* Problem to solve:
Whenever a line carries the word "kilo", pull it out of the entries.

* Data for analysis:
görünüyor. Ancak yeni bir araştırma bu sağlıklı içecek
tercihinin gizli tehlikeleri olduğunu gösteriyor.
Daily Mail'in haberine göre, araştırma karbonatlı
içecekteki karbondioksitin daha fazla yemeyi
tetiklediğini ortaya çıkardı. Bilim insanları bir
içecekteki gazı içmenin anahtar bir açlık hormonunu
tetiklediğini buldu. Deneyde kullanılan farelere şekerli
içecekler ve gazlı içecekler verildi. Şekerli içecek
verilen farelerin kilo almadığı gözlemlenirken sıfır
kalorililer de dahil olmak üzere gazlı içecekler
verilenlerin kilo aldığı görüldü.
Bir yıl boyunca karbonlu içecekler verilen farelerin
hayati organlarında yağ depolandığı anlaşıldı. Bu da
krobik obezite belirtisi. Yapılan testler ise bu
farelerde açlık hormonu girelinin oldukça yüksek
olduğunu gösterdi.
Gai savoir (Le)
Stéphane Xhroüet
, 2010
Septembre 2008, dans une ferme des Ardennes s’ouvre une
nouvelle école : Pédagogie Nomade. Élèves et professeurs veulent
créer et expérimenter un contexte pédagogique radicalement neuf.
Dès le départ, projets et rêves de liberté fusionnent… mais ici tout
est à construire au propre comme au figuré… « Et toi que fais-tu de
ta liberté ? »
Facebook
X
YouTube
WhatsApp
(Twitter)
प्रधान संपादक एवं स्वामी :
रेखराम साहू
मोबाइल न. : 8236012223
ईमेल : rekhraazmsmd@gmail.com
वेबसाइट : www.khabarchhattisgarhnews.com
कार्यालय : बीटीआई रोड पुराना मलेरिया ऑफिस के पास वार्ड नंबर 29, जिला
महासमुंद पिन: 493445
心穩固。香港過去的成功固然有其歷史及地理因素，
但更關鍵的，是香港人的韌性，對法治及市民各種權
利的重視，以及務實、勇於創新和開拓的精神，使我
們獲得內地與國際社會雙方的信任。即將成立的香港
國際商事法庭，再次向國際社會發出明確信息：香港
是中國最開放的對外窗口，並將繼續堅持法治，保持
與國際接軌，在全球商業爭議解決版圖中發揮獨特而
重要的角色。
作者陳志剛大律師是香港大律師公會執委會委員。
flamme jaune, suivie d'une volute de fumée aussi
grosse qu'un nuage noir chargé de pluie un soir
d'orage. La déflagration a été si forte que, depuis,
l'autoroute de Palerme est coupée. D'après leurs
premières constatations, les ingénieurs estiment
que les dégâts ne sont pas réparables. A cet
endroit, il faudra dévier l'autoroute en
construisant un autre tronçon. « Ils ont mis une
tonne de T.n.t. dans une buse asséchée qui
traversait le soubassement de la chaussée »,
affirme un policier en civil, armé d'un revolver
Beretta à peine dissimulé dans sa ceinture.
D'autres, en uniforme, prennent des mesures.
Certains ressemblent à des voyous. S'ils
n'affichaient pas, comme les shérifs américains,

* Task output:
verilen farelerin kilo almadığı gözlemlenirken sıfır
verilenlerin kilo aldığı görüldü.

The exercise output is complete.